Toronto at Dreamer's Rock and Education is Our Right: Two One-Act Plays was the first book by critically acclaimed Ojibway playwright, Drew Hayden Taylor. In these two plays, Taylor explores the dilemmas facing Aboriginal youth today. In Toronto at Dreamer's Rock, a teenage youth is torn between the traditions of his people and the lure of urban life. During a vision quest, Rusty meets two people from his Nation - one from 400 years in the past and one from the future.
Someday is a play written by award-winning Ojibway playwright Drew Hayden Taylor. This play takes place on a fictional Ojibway Indian reserve somewhere in Ontario. It could be set in any Native community in Canada because it deals with a painful time when thousands of Native children were removed from their families during the notorious "scoop-up" of the 1950s and 1960s. Anne Wabung's daughter was taken from her by children's aid workers when the girl was a toddler. Now, 35 years later at Christmastime, Anne's hope to be reunited with her daughter is realized.
Dry Lips Oughta Move to Kapuskasing is the award-winning play by Cree playwright, Tomson Highway. The action is set on the mythical Wasaychigan Hill Indian Reserve and focuses on the lives of seven "Wasy" men and the game of hockey.
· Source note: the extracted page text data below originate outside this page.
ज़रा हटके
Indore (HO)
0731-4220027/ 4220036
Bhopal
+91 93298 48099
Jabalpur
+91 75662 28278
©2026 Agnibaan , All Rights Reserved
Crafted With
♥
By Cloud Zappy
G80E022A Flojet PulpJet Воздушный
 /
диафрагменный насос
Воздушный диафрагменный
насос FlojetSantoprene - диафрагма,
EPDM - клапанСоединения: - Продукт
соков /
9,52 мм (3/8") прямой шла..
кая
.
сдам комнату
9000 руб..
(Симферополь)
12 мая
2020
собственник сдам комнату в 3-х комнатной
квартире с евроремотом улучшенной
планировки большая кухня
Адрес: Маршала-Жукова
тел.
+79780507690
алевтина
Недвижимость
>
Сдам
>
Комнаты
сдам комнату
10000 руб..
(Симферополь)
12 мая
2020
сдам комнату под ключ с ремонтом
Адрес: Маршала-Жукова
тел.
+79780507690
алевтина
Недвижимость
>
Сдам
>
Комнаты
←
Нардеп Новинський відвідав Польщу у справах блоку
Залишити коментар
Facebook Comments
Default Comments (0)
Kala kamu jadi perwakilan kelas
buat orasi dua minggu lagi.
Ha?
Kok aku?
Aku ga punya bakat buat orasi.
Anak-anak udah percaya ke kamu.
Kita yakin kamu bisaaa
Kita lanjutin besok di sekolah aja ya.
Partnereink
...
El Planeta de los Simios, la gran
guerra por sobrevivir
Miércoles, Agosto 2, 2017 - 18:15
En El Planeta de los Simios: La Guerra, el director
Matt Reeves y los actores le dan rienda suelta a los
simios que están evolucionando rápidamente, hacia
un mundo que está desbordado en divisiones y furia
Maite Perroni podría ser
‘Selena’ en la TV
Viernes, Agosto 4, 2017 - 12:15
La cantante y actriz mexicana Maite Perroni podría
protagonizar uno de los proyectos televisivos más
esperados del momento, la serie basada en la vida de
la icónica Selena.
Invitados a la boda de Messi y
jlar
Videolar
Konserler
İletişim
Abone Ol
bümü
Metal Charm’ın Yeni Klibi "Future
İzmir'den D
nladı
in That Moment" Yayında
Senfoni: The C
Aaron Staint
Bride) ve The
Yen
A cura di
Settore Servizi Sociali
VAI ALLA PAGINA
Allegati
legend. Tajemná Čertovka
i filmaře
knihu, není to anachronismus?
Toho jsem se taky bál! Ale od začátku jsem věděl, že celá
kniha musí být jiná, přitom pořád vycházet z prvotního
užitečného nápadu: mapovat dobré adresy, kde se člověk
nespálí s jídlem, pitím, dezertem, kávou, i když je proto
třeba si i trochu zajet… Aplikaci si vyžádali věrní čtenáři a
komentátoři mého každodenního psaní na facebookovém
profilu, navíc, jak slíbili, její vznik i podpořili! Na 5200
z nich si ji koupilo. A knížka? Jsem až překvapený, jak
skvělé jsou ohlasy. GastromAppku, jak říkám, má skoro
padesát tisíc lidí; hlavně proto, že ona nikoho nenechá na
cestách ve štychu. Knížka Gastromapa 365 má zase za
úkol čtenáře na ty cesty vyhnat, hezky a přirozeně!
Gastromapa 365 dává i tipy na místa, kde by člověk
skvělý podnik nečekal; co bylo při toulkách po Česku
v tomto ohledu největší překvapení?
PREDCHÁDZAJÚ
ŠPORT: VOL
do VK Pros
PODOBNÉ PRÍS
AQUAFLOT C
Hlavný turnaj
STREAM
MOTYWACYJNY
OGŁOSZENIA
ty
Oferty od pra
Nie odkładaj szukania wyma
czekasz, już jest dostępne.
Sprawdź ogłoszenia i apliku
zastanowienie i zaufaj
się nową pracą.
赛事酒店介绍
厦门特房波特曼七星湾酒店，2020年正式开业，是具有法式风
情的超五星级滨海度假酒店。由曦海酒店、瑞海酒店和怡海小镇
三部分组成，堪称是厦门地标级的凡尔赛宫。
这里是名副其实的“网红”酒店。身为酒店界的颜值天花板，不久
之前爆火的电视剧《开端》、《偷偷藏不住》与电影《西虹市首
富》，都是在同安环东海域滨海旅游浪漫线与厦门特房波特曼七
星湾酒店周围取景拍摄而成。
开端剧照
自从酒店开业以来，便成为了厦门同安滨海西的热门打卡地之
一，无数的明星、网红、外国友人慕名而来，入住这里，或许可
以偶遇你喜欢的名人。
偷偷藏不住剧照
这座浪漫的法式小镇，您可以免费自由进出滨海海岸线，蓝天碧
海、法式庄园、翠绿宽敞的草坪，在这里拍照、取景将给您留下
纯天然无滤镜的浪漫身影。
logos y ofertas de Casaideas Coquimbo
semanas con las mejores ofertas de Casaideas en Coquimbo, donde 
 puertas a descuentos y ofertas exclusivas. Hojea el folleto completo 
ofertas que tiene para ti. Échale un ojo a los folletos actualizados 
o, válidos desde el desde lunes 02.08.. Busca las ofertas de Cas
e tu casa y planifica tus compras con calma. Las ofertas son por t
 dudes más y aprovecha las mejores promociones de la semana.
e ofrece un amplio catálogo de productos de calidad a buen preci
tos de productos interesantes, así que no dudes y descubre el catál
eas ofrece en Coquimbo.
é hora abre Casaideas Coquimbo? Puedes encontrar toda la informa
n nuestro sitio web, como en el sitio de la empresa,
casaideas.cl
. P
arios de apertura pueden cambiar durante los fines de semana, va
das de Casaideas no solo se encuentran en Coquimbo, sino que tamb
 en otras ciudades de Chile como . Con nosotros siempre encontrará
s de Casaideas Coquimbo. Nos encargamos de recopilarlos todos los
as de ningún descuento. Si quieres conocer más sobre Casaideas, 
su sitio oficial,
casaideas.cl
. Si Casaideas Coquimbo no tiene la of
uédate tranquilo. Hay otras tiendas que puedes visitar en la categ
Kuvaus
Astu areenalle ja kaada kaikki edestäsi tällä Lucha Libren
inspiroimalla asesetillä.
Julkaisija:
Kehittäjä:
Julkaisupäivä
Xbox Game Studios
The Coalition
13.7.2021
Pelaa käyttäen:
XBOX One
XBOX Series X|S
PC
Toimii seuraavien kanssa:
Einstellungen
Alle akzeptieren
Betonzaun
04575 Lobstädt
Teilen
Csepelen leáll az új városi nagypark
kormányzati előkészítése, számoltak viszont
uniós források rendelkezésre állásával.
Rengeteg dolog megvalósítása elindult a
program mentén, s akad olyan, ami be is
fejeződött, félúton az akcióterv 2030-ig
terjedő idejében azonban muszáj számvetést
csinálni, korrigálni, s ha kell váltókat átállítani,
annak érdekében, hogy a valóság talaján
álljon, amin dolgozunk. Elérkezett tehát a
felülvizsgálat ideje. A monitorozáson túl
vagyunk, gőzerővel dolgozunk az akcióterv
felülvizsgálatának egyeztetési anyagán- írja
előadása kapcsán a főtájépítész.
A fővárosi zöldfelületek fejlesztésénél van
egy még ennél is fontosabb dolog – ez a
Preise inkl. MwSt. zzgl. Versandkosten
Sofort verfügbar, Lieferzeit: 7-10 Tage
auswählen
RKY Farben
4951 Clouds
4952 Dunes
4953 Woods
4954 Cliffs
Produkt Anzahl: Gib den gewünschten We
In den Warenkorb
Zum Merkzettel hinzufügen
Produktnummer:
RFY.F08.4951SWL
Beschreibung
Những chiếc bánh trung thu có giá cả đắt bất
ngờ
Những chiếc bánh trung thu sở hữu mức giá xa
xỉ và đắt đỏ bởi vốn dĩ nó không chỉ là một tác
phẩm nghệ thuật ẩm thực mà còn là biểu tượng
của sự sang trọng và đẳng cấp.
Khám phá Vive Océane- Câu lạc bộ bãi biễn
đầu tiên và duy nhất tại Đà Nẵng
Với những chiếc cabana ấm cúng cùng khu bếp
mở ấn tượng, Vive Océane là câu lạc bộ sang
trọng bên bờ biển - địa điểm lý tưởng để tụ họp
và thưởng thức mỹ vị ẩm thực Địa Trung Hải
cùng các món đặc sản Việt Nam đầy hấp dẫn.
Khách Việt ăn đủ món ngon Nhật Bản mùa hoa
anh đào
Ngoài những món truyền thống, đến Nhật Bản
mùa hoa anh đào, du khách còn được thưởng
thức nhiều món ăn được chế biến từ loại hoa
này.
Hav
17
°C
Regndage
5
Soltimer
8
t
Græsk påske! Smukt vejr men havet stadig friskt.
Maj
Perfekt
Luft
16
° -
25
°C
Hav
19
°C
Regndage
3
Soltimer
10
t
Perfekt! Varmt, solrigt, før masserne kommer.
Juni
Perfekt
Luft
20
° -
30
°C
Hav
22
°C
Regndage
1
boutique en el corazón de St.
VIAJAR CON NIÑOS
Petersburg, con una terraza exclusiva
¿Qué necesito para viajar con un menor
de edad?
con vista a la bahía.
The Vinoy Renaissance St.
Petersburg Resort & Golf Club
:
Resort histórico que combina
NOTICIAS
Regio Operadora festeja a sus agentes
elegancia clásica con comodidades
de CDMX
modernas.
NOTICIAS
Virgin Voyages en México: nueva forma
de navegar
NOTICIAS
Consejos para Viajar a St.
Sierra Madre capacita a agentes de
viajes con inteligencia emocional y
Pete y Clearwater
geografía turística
This fast-paced story combines tragedy, comedy and hope. Highway explores contemporary Native Canadian reality in the dominant Canadian society. Recommended for mature readers.
Rose is the eagerly awaited third installment in Tomson Highway’s “rez” cycle—a large-cast musical set on the Wasaychigan Hill Reserve in 1992, reintroducing many of the characters from the first two plays, The Rez Sisters and Dry Lips Oughta Move to Kapuskasing. The play features, as the title suggests, Roses. One Rose has recently become chief of the reserve, a woman who must fight constantly to keep her position and maintain the integrity of her culture.